(Beginning of Entries provided)
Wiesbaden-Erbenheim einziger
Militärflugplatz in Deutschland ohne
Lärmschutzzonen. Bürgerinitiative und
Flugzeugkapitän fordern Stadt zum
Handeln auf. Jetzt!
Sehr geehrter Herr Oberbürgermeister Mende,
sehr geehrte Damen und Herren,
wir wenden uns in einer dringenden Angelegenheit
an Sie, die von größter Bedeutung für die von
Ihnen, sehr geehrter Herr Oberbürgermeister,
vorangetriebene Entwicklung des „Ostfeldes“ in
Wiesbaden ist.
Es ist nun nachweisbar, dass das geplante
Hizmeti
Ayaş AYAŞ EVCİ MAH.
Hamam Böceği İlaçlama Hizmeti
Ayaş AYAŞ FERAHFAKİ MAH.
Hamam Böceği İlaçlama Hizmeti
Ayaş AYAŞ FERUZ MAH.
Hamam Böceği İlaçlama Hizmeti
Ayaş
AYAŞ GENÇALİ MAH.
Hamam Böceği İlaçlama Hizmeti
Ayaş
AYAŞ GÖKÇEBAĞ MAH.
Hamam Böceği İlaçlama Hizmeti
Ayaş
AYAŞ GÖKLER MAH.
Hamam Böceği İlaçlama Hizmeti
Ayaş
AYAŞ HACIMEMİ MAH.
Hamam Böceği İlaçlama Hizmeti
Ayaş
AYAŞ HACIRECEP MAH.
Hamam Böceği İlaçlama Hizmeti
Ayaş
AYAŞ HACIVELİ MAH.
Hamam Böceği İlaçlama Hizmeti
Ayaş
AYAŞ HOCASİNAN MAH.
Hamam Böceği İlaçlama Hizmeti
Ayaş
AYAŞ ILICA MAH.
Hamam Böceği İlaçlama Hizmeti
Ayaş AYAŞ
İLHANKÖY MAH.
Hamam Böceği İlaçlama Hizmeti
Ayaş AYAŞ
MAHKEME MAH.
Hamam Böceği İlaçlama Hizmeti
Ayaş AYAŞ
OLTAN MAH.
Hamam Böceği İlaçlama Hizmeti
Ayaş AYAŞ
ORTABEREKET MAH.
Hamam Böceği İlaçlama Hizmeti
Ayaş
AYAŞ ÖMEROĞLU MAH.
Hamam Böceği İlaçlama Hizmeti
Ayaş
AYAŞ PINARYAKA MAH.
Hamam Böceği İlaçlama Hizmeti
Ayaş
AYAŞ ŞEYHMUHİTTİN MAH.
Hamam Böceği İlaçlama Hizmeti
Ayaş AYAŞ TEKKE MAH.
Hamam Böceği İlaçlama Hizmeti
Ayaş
(End of Entries provided)
(Beginning of Entries provided)
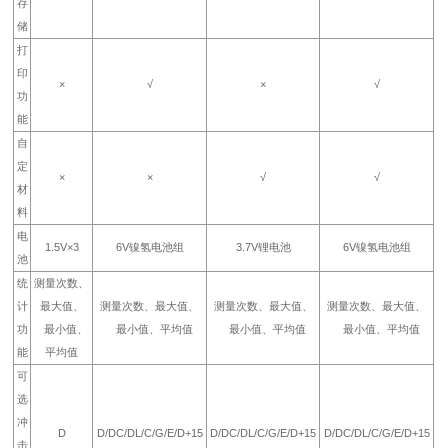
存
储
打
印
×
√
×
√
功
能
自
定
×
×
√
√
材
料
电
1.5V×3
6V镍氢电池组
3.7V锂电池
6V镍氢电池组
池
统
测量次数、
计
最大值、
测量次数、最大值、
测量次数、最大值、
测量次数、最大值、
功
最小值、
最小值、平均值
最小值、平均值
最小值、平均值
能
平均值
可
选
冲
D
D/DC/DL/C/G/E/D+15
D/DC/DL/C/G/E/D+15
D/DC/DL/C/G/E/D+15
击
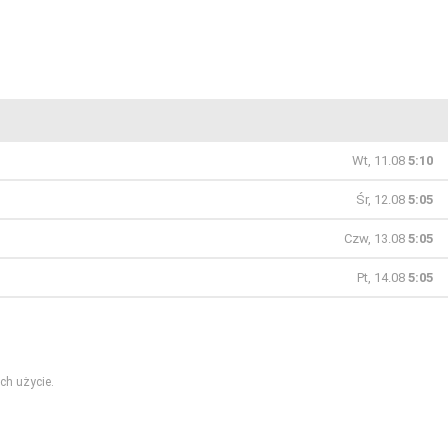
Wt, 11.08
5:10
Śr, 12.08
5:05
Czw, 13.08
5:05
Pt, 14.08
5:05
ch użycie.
(End of Entries provided)
(Beginning of Entries provided)
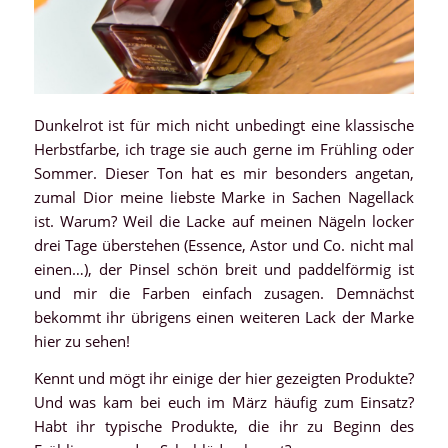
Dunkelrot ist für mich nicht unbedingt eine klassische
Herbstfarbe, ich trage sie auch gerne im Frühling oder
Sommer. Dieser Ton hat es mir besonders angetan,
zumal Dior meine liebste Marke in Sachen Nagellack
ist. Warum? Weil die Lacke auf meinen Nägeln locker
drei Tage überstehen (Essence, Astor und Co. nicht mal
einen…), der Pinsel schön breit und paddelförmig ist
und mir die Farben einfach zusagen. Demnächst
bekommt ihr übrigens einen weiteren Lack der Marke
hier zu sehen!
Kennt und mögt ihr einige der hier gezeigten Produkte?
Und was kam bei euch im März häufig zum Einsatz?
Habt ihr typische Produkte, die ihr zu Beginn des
(End of Entries provided)
Work to be completed
When a line of the data holds the string "Marke", pick it out and copy it.

Task solution
zumal Dior meine liebste Marke in Sachen Nagellack
bekommt ihr übrigens einen weiteren Lack der Marke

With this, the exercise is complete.